Nosso dia das mães


Talvez cada um de nós que tivemos a sorte de ter uma figura materna presente em nossa vida guarde em si um dia das mães que é só nosso. Não falo, portanto, do segundo domingo de maio, data que, por alegre que seja, vem de fora pra dentro e pouco diz do momento em que, pela primeira vez, reparamos conscientemente na mulher que ao menos durante certo tempo nos guiou em vários aspectos.

Falo do instante — a depender de cada um, mais ou menos duradouro, mais ou menos feliz, mais ou menos encoberto pelo pó do passado distante — que, por alguma razão pouco clara, se nos impõe como a mais evidente das constatações: esta mulher importa para mim.

Nunca assumira a ninguém e, embora isso sempre tenha rondado meu imaginário, apenas nestes últimos dias conferi forma mais nítida a este que é, então, o meu dia das mães.

Eu era pequeno, cinco, seis, sete anos. Morávamos naquela casa enorme que dava de fundo para todos os meus sonhos. Casa-jardim, casa-goiabeira, casa-casa. Havia muitas festas lá. Normalmente, criança que era, me punham a dormir cedo, mas neste dia, sabe-se lá por que razão, acordei-me no meio da noite, ou não dormi, vá saber. Desci as escadas que ligavam os quartos aos demais ambientes e, no terraço, vi minha mãe. Sentada, quieta, reflexiva como, acho, nunca a havia visto. Ela que à época era pura pressa, sem tempo pra si.

Não havia mais ninguém por ali, a festa já terminara em todos os seus componentes, exceto um: tocava — em alto volume reproduzido por umas caixas de som revestidas em madeira clara, lembro-me tanto dessas duas caixas... — uma canção entoada por uma voz  deveras imponente. Era Maria Bethânia, hoje sei. "Fera ferida" ou "Canções que você fez pra mim"? Seguramente, uma das duas, talvez ambas, reproduzidas em sequência. Minha mãe chorava, pela primeira vez diante de meus olhos conscientes. Choro sem desespero, sem soluços descompassados, choro denso de lágrimas pesadas.

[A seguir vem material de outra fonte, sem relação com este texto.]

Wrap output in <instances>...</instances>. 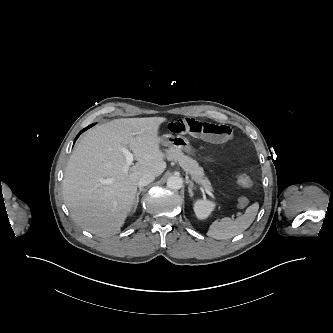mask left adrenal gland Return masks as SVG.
<instances>
[{
    "instance_id": "left-adrenal-gland-1",
    "label": "left adrenal gland",
    "mask_w": 333,
    "mask_h": 333,
    "mask_svg": "<svg viewBox=\"0 0 333 333\" xmlns=\"http://www.w3.org/2000/svg\"><path fill=\"white\" fill-rule=\"evenodd\" d=\"M187 183L189 184V187H188L189 195H190V197H193V189H196V187H194L192 181H187Z\"/></svg>"
}]
</instances>
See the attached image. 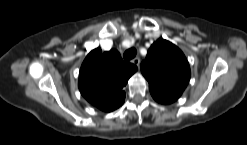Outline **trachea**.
Returning <instances> with one entry per match:
<instances>
[{
    "mask_svg": "<svg viewBox=\"0 0 247 145\" xmlns=\"http://www.w3.org/2000/svg\"><path fill=\"white\" fill-rule=\"evenodd\" d=\"M136 53L137 51L135 48H130L124 53L123 58L125 61H130L136 56Z\"/></svg>",
    "mask_w": 247,
    "mask_h": 145,
    "instance_id": "3493384b",
    "label": "trachea"
}]
</instances>
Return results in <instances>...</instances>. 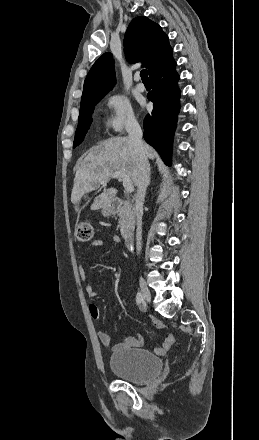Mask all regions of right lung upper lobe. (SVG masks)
<instances>
[{"label":"right lung upper lobe","instance_id":"right-lung-upper-lobe-1","mask_svg":"<svg viewBox=\"0 0 259 440\" xmlns=\"http://www.w3.org/2000/svg\"><path fill=\"white\" fill-rule=\"evenodd\" d=\"M125 53L132 62L142 61L149 75L172 56L167 35L145 16L134 18L125 33ZM116 81L111 53L103 54L90 69L83 87L81 104L103 98Z\"/></svg>","mask_w":259,"mask_h":440}]
</instances>
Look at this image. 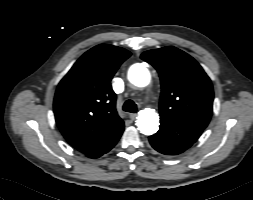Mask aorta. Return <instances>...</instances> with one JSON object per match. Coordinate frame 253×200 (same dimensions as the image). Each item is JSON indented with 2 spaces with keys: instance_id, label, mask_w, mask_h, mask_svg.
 <instances>
[{
  "instance_id": "1",
  "label": "aorta",
  "mask_w": 253,
  "mask_h": 200,
  "mask_svg": "<svg viewBox=\"0 0 253 200\" xmlns=\"http://www.w3.org/2000/svg\"><path fill=\"white\" fill-rule=\"evenodd\" d=\"M129 81L137 87L149 84L151 76L144 64H134L128 71ZM138 130L144 135H153L159 128V115L154 109L146 108L140 111L137 120Z\"/></svg>"
}]
</instances>
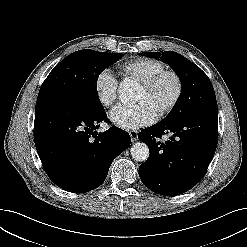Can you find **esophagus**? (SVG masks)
<instances>
[{"mask_svg":"<svg viewBox=\"0 0 247 247\" xmlns=\"http://www.w3.org/2000/svg\"><path fill=\"white\" fill-rule=\"evenodd\" d=\"M129 135L131 137L132 142H135L138 140V131L136 130L129 131Z\"/></svg>","mask_w":247,"mask_h":247,"instance_id":"34e87169","label":"esophagus"}]
</instances>
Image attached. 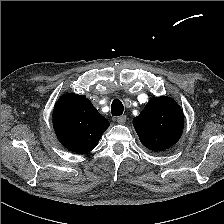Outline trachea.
<instances>
[{"mask_svg": "<svg viewBox=\"0 0 224 224\" xmlns=\"http://www.w3.org/2000/svg\"><path fill=\"white\" fill-rule=\"evenodd\" d=\"M124 110L123 104L119 99H115L111 104V113L113 116L122 115Z\"/></svg>", "mask_w": 224, "mask_h": 224, "instance_id": "trachea-1", "label": "trachea"}]
</instances>
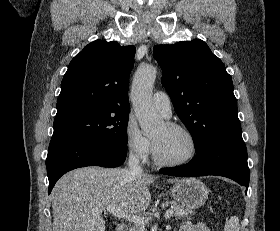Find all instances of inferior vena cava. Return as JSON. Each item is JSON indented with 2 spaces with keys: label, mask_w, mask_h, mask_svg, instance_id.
<instances>
[{
  "label": "inferior vena cava",
  "mask_w": 280,
  "mask_h": 231,
  "mask_svg": "<svg viewBox=\"0 0 280 231\" xmlns=\"http://www.w3.org/2000/svg\"><path fill=\"white\" fill-rule=\"evenodd\" d=\"M128 165L129 171H131V175H139V173H142V167L140 165V159L137 153V149H132V151H130Z\"/></svg>",
  "instance_id": "1"
}]
</instances>
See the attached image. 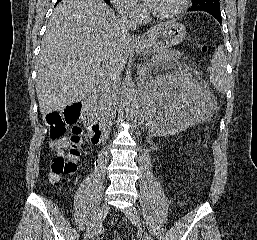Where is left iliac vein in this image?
Returning a JSON list of instances; mask_svg holds the SVG:
<instances>
[{"label":"left iliac vein","instance_id":"1","mask_svg":"<svg viewBox=\"0 0 257 240\" xmlns=\"http://www.w3.org/2000/svg\"><path fill=\"white\" fill-rule=\"evenodd\" d=\"M124 214L127 216V218L135 225L141 226V220L138 214V211L135 207L129 206L123 210ZM144 240H153L151 235L148 233L144 232L143 234Z\"/></svg>","mask_w":257,"mask_h":240}]
</instances>
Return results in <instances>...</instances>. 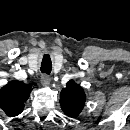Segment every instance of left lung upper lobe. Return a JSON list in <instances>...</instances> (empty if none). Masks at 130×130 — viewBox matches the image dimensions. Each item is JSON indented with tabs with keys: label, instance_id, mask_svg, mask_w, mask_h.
<instances>
[{
	"label": "left lung upper lobe",
	"instance_id": "obj_1",
	"mask_svg": "<svg viewBox=\"0 0 130 130\" xmlns=\"http://www.w3.org/2000/svg\"><path fill=\"white\" fill-rule=\"evenodd\" d=\"M86 95L83 88L70 80L60 93V105L63 112L72 118H76L83 110Z\"/></svg>",
	"mask_w": 130,
	"mask_h": 130
}]
</instances>
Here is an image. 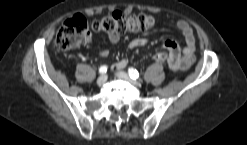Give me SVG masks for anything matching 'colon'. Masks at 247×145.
Segmentation results:
<instances>
[{
  "instance_id": "5ec220e1",
  "label": "colon",
  "mask_w": 247,
  "mask_h": 145,
  "mask_svg": "<svg viewBox=\"0 0 247 145\" xmlns=\"http://www.w3.org/2000/svg\"><path fill=\"white\" fill-rule=\"evenodd\" d=\"M155 19L149 14H124L113 12L92 23V29L98 33L123 34L128 31H147L154 27ZM90 31L83 15L77 14L66 20L59 28L55 46L60 51L70 50L90 39ZM165 62V54L156 57Z\"/></svg>"
}]
</instances>
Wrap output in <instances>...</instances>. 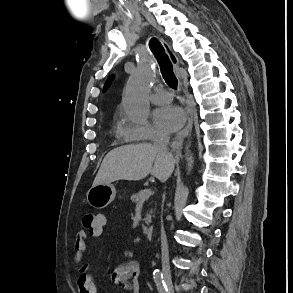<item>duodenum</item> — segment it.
Returning a JSON list of instances; mask_svg holds the SVG:
<instances>
[{
  "mask_svg": "<svg viewBox=\"0 0 293 293\" xmlns=\"http://www.w3.org/2000/svg\"><path fill=\"white\" fill-rule=\"evenodd\" d=\"M146 234L149 239H153L154 238V229L152 227H147Z\"/></svg>",
  "mask_w": 293,
  "mask_h": 293,
  "instance_id": "obj_1",
  "label": "duodenum"
}]
</instances>
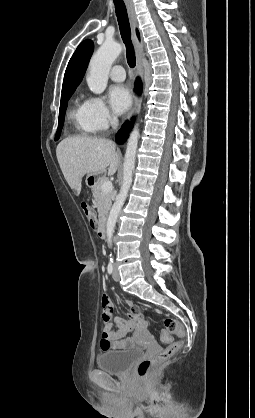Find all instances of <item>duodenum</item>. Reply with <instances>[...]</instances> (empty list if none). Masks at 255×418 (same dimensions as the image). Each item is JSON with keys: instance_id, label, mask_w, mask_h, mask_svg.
Segmentation results:
<instances>
[{"instance_id": "410a0bca", "label": "duodenum", "mask_w": 255, "mask_h": 418, "mask_svg": "<svg viewBox=\"0 0 255 418\" xmlns=\"http://www.w3.org/2000/svg\"><path fill=\"white\" fill-rule=\"evenodd\" d=\"M107 228V219L105 216L101 217L97 225V234L100 238H105Z\"/></svg>"}]
</instances>
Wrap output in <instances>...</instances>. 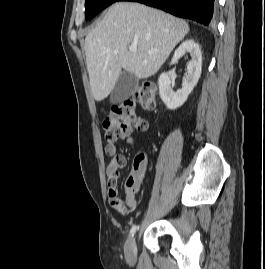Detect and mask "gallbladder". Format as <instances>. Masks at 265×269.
Here are the masks:
<instances>
[{
	"instance_id": "gallbladder-1",
	"label": "gallbladder",
	"mask_w": 265,
	"mask_h": 269,
	"mask_svg": "<svg viewBox=\"0 0 265 269\" xmlns=\"http://www.w3.org/2000/svg\"><path fill=\"white\" fill-rule=\"evenodd\" d=\"M138 86V78L127 71L121 72L110 95L112 104H119L128 99Z\"/></svg>"
}]
</instances>
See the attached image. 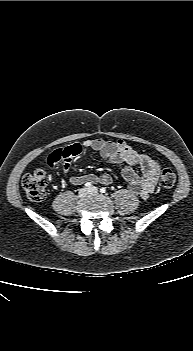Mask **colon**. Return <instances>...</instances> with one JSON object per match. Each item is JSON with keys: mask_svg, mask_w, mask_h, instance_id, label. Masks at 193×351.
<instances>
[{"mask_svg": "<svg viewBox=\"0 0 193 351\" xmlns=\"http://www.w3.org/2000/svg\"><path fill=\"white\" fill-rule=\"evenodd\" d=\"M160 183L165 188L173 187L176 183L174 171L170 168H164L160 174ZM22 187L31 199L42 201L46 197V173L41 169H37L25 174L22 178Z\"/></svg>", "mask_w": 193, "mask_h": 351, "instance_id": "colon-1", "label": "colon"}]
</instances>
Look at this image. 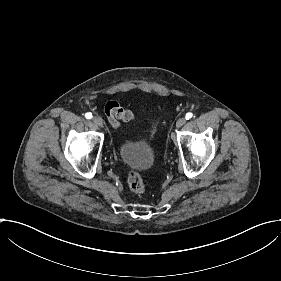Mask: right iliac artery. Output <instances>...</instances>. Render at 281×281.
Masks as SVG:
<instances>
[{
  "mask_svg": "<svg viewBox=\"0 0 281 281\" xmlns=\"http://www.w3.org/2000/svg\"><path fill=\"white\" fill-rule=\"evenodd\" d=\"M85 117H86L87 119H91V118H92V113H90V112L86 113V114H85Z\"/></svg>",
  "mask_w": 281,
  "mask_h": 281,
  "instance_id": "82829eb1",
  "label": "right iliac artery"
}]
</instances>
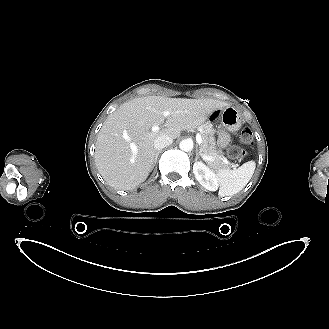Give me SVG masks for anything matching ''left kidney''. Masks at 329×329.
<instances>
[{"instance_id":"5707ae66","label":"left kidney","mask_w":329,"mask_h":329,"mask_svg":"<svg viewBox=\"0 0 329 329\" xmlns=\"http://www.w3.org/2000/svg\"><path fill=\"white\" fill-rule=\"evenodd\" d=\"M193 173L201 186L209 191H216L218 188V179L213 171H211L204 163L195 162L193 165Z\"/></svg>"}]
</instances>
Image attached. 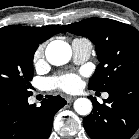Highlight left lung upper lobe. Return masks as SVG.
<instances>
[{
    "label": "left lung upper lobe",
    "instance_id": "1",
    "mask_svg": "<svg viewBox=\"0 0 139 139\" xmlns=\"http://www.w3.org/2000/svg\"><path fill=\"white\" fill-rule=\"evenodd\" d=\"M62 27L95 44L100 63L89 81V89L107 92L139 76V31L134 27L105 18H88Z\"/></svg>",
    "mask_w": 139,
    "mask_h": 139
}]
</instances>
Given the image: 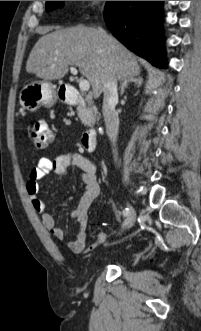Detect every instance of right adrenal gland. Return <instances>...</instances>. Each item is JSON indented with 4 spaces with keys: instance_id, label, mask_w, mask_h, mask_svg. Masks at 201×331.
<instances>
[{
    "instance_id": "2a0ac1e0",
    "label": "right adrenal gland",
    "mask_w": 201,
    "mask_h": 331,
    "mask_svg": "<svg viewBox=\"0 0 201 331\" xmlns=\"http://www.w3.org/2000/svg\"><path fill=\"white\" fill-rule=\"evenodd\" d=\"M142 78L141 77H136V78H127L124 79V81L121 84V91H120V95H123L125 92V89L128 87L129 84L134 83L135 85H138V87H140L142 85Z\"/></svg>"
}]
</instances>
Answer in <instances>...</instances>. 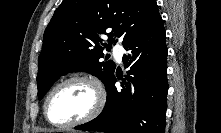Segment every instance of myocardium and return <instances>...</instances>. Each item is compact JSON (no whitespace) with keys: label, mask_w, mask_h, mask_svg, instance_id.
<instances>
[{"label":"myocardium","mask_w":221,"mask_h":133,"mask_svg":"<svg viewBox=\"0 0 221 133\" xmlns=\"http://www.w3.org/2000/svg\"><path fill=\"white\" fill-rule=\"evenodd\" d=\"M71 82H85L92 87V89L94 91V95H95V101H94L93 107L86 115H84L81 118H78L76 120H73V121H70L67 123H55V122L51 121L48 116L49 100L57 89H59L63 85L71 83ZM105 103H106V95H105V91H104V88L101 85V83L96 78H94L92 76H88V75H84V74H76V75H71L69 77L62 79L61 81L56 83L49 90V92L47 93L45 100H44L43 114H44L46 121L54 127H57V128L75 127V126L85 124L89 121H92L97 116H99V114L102 112V110L105 106Z\"/></svg>","instance_id":"f54148a6"}]
</instances>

Que se passou ali? Terá sido o traço de fragilidade — ou melhor, de força, porque aquele tipo de choro é sempre edificante — manifestada que me informou da condição humana de minha mãe, cativando-me? Ou terá sido o simples estado sossegado, lento, que até então eu não havia constatado naquela pessoa, que me fez entender que mãe é um ser mesmo muito cheio de nuances? Ou serão estas hipóteses claras demais, acadêmicas demais, de tal modo que o mais adequado fosse manter este instante vivo justamente no que ele tem de esbatido e misterioso? Vá saber.

Seja como for, ali nasceu o meu dia das mães. Cada um de nós há de ter um: escondido, rebuçado, porém vivo. Comemoro a data quando ouço alguma das duas canções entoada pela Bethânia. Vem um bicho e me belisca, mãe.